>>>

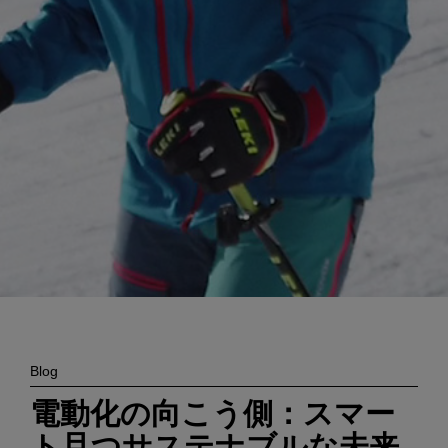
Enter
検索
search
terms
Blog
電動化の向こう側：スマー
ト且つサステナブルな未来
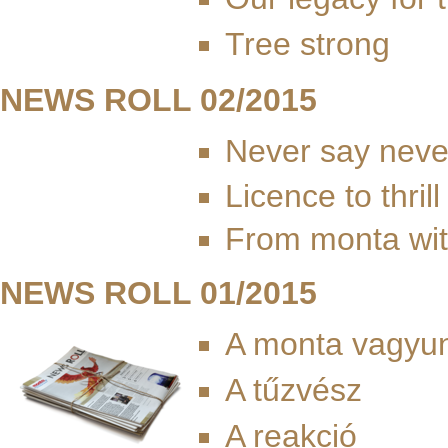
Tree strong
NEWS ROLL 02/2015
Never say neve
Licence to thrill
From monta wit
NEWS ROLL 01/2015
A monta vagyu
A tűzvész
A reakció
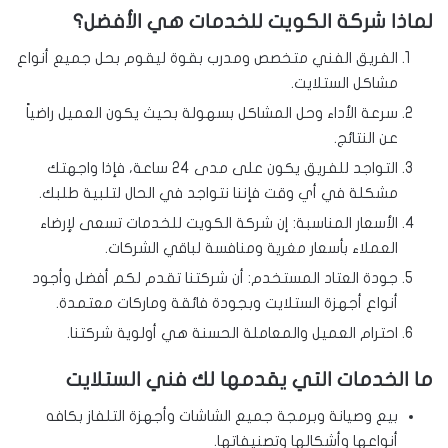
لماذا شركة الكويت للخدمات هي الأفضل؟
الفريق الفني متخصص ومدرب بقوة ليقوم بحل جميع أنواع
مشاكل الستلايت.
سرعة الأداء وحل المشاكل بسهولة بحيث يكون العميل راضياً
عن النتائج.
التواجد للفريق يكون على مدى 24 ساعة، فإذا واجهتك
مشكلة في أي وقت فإننا نتواجد في الحال لتلبية طلبك.
الأسعار المناسبة: إن شركة الكويت للخدمات تسعى لإرضاء
العملاء بأسعار مغرية ومنافسة لباقي الشركات.
جودة العتاد المستخدم: أن شركتنا تقدم لكم أفضل وأجود
أنواع أجهزة الستلايت وبجودة فائقة وماركات معتمدة.
احترام العميل والمعاملة الحسنة هي أولوية شركتنا.
ما الخدمات التي يقدمها لك فني الستلايت
بيع وصيانة وبرمجة جميع الشاشات وأجهزة التلفاز بكافه
أنواعها وأشكالها وتصنيفاتها.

<<<

▶ [Task goal] When you reproduce the entries above, keep every word exactly and leave out each picture.

▶ [Problem solution]
Enter
検索
search
terms
Blog
電動化の向こう側：スマー
ト且つサステナブルな未来
Tree strong
NEWS ROLL 02/2015
Never say neve
Licence to thrill
From monta wit
NEWS ROLL 01/2015
A monta vagyu
A tűzvész
A reakció
لماذا شركة الكويت للخدمات هي الأفضل؟
الفريق الفني متخصص ومدرب بقوة ليقوم بحل جميع أنواع
مشاكل الستلايت.
سرعة الأداء وحل المشاكل بسهولة بحيث يكون العميل راضياً
عن النتائج.
التواجد للفريق يكون على مدى 24 ساعة، فإذا واجهتك
مشكلة في أي وقت فإننا نتواجد في الحال لتلبية طلبك.
الأسعار المناسبة: إن شركة الكويت للخدمات تسعى لإرضاء
العملاء بأسعار مغرية ومنافسة لباقي الشركات.
جودة العتاد المستخدم: أن شركتنا تقدم لكم أفضل وأجود
أنواع أجهزة الستلايت وبجودة فائقة وماركات معتمدة.
احترام العميل والمعاملة الحسنة هي أولوية شركتنا.
ما الخدمات التي يقدمها لك فني الستلايت
بيع وصيانة وبرمجة جميع الشاشات وأجهزة التلفاز بكافه
أنواعها وأشكالها وتصنيفاتها.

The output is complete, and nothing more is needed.